Japanese Prime Minister Junichiro Koizumi yesterday defended his visits to a Tokyo war shrine, telling parliament that only two countries -- China and South Korea -- have complained about them.
Koizumi has faced regular criticism for worshipping at five visits to Yasukuni Shrine, which honors Japan's war dead. The shrine also honors executed war criminals, and Japan's neighbors have objected to the visits.
Under questioning in parliament, the prime minister rejected criticism that his visits had damaged Japan's standing in the world.
"I made my visits as prime minister, but I am also an individual and the constitution guarantees freedom of thought," Koizumi said.
"China and South Korea are the only countries that criticize my visits," he continued.
"No [other] prime ministers criticized my visits. President Bush never criticized the visits. Japan has reflected on the war and made progress peacefully," he said.
However, China and South Korea have been highly critical of the visits, which they see as glorifying Japan's militarist past. Chinese anger over the visits have played a role in blocking meetings between Koizumi and Chinese leaders in recent months.
"Under Junichiro Koizumi's premiership, Japan's diplomatic isolation ... has become serious," said Tadayoshi Ichida, of the Japan Communist Party. "The reason is because the prime minister has visited the Yasukuni shrine for the fifth consecutive year."
Koizumi has made annual visits to Yasukuni since taking office in 2001, most recently in October.
The shrine honors 2.5 million war dead and hosts a museum that displays a sympathetic view of Tokyo's conquests in East Asia from the late 19th century until the end of World War II.
Koizumi, however, has distanced himself from that view, arguing that he prays for peace at the shrine.
"My visit to Yasukuni shrine and Yasukuni's point of view are two separate issues," he said.
Meanwhile, South Korea's President Roh Moo-hyun said yesterday that he would keep pressuring Tokyo over allegations that Japan is not properly facing up to its wartime misdeeds in Asia.
"I think [we] need diplomacy, in which we should properly demand what we should demand, protest what we should protest and reject what we should," Roh said in a nationally televised news conference.
"We will make various efforts to ensure our legitimate demands are met, and we won't abandon them," he said.

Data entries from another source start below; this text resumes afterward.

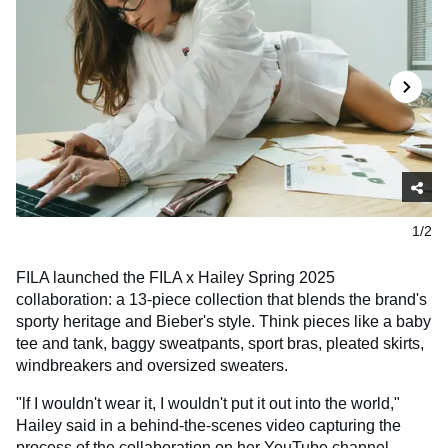
1/2
FILA launched the FILA x Hailey Spring 2025
collaboration: a 13-piece collection that blends the brand's
sporty heritage and Bieber's style. Think pieces like a baby
tee and tank, baggy sweatpants, sport bras, pleated skirts,
windbreakers and oversized sweaters.
"lf I wouldn't wear it, I wouldn't put it out into the world,"
Hailey said in a behind-the-scenes video capturing the
process of the collaboration on her YouTube channel.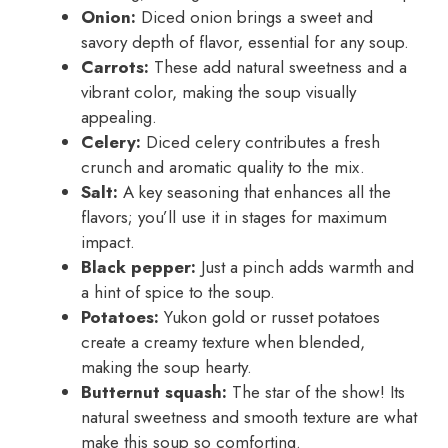
Onion:
Diced onion brings a sweet and
savory depth of flavor, essential for any soup.
Carrots:
These add natural sweetness and a
vibrant color, making the soup visually
appealing.
Celery:
Diced celery contributes a fresh
crunch and aromatic quality to the mix.
Salt:
A key seasoning that enhances all the
flavors; you’ll use it in stages for maximum
impact.
Black pepper:
Just a pinch adds warmth and
a hint of spice to the soup.
Potatoes:
Yukon gold or russet potatoes
create a creamy texture when blended,
making the soup hearty.
Butternut squash:
The star of the show! Its
natural sweetness and smooth texture are what
make this soup so comforting.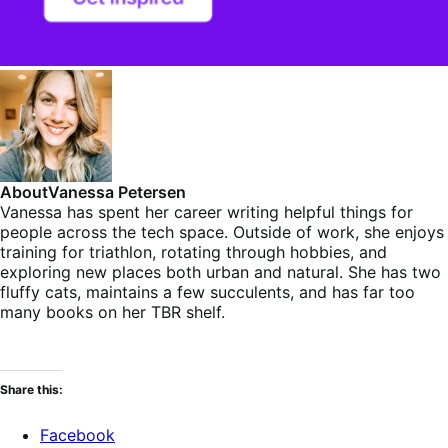
About
Vanessa Petersen
Vanessa has spent her career writing helpful things for
people across the tech space. Outside of work, she enjoys
training for triathlon, rotating through hobbies, and
exploring new places both urban and natural. She has two
fluffy cats, maintains a few succulents, and has far too
many books on her TBR shelf.
Share this:
Facebook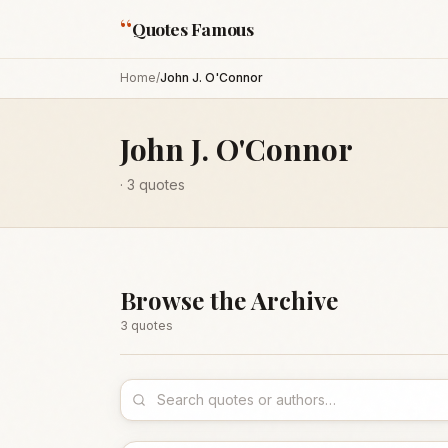
“
Quotes Famous
Home
/
John J. O'Connor
John J. O'Connor
·
3
quotes
Browse the Archive
3
quote
s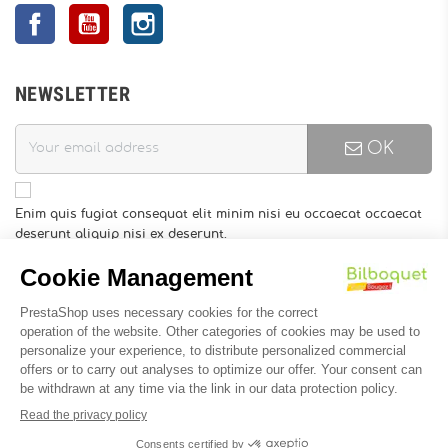
Facebook
YouTube
Instagram
NEWSLETTER
OK
Enim quis fugiat consequat elit minim nisi eu occaecat occaecat
deserunt aliquip nisi ex deserunt.
You may unsubscribe at any moment. For that purpose, please
find our contact info in the legal notice.
INFORMATION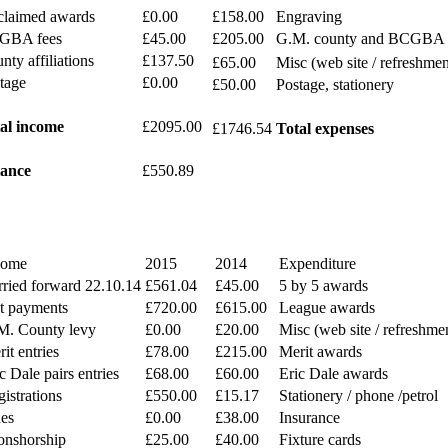
laimed awards
£0.00
£158.00
Engraving
GBA fees
£45.00
£205.00
G.M. county and BCGBA 
nty affiliations
£137.50
£65.00
Misc (web site / refreshmen
tage
£0.00
£50.00
Postage, stationery
al income
£2095.00
£1746.54
Total expenses
ance
£550.89
come
2015
2014
Expenditure
rried forward 22.10.14
£561.04
£45.00
5 by 5 awards
at payments
£720.00
£615.00
League awards
M. County levy
£0.00
£20.00
Misc (web site / refreshme
it entries
£78.00
£215.00
Merit awards
c Dale pairs entries
£68.00
£60.00
Eric Dale awards
istrations
£550.00
£15.17
Stationery / phone /petrol
nes
£0.00
£38.00
Insurance
onshorship
£25.00
£40.00
Fixture cards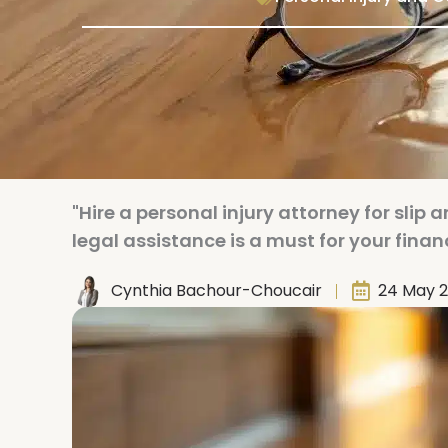
"Hire a personal injury attorney for slip
legal assistance is a must for your finan
Cynthia Bachour-Choucair
24 May 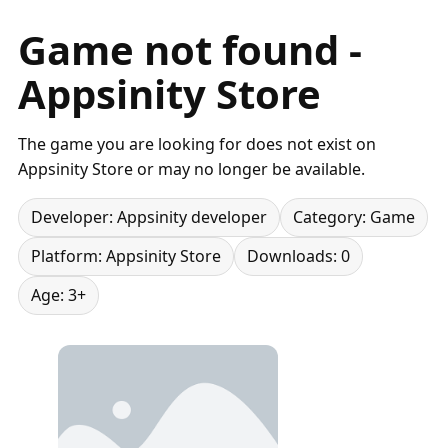
Game not found -
Appsinity Store
The game you are looking for does not exist on
Appsinity Store or may no longer be available.
Developer: Appsinity developer
Category: Game
Platform: Appsinity Store
Downloads: 0
Age: 3+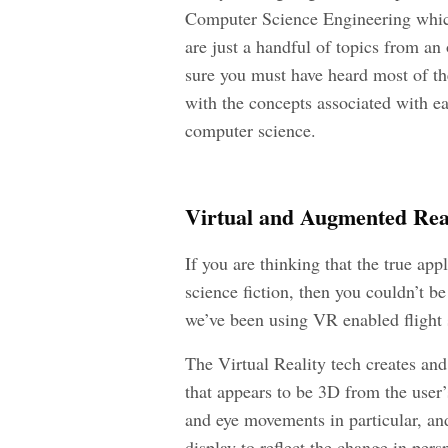
Computer Science Engineering which
are just a handful of topics from a
sure you must have heard most of the
with the concepts associated with eac
computer science.
Virtual and Augmented Rea
If you are thinking that the true appl
science fiction, then you couldn’t 
we’ve been using VR enabled flight s
The Virtual Reality tech creates and
that appears to be 3D from the user’
and eye movements in particular, an
display to reflect the change in pers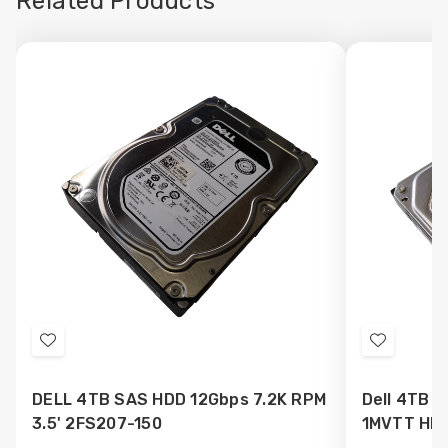
Related Products
Add
Add
to
to
DELL 4TB SAS HDD 12Gbps 7.2K RPM
Dell 4TB S
Wish
Wish
3.5' 2FS207-150
1MVTT HD
List
List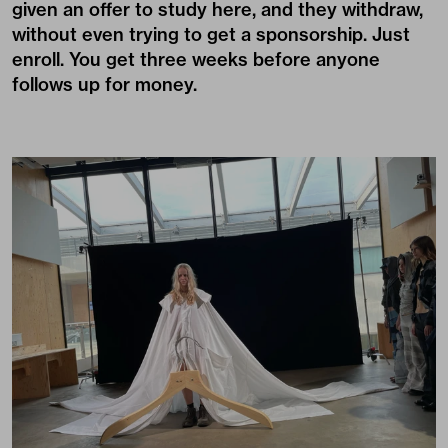
given an offer to study here, and they withdraw,
without even trying to get a sponsorship. Just
enroll. You get three weeks before anyone
follows up for money.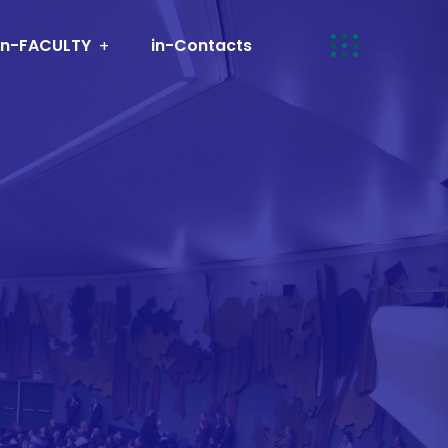
in-FACULTY
in-Contacts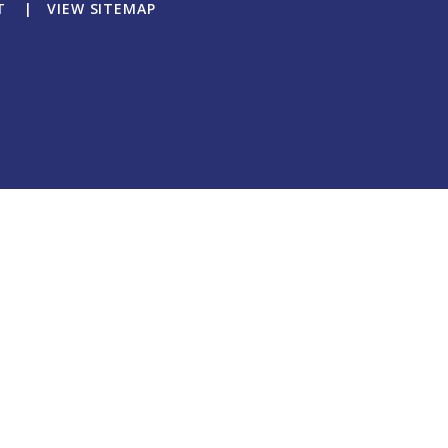
T
|
VIEW SITEMAP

Roh did not specify any demands, but urged Japan's Prime Minister Junichiro Koizumi to consider South Koreans' sentiments about Koizumi's visits to Yasukuni.
Seoul-Tokyo relations have seriously frayed in recent years over several issues, including Japanese school history textbooks that critics say gloss over the country's wartime atrocities, and Koizumi's repeated shrine visits.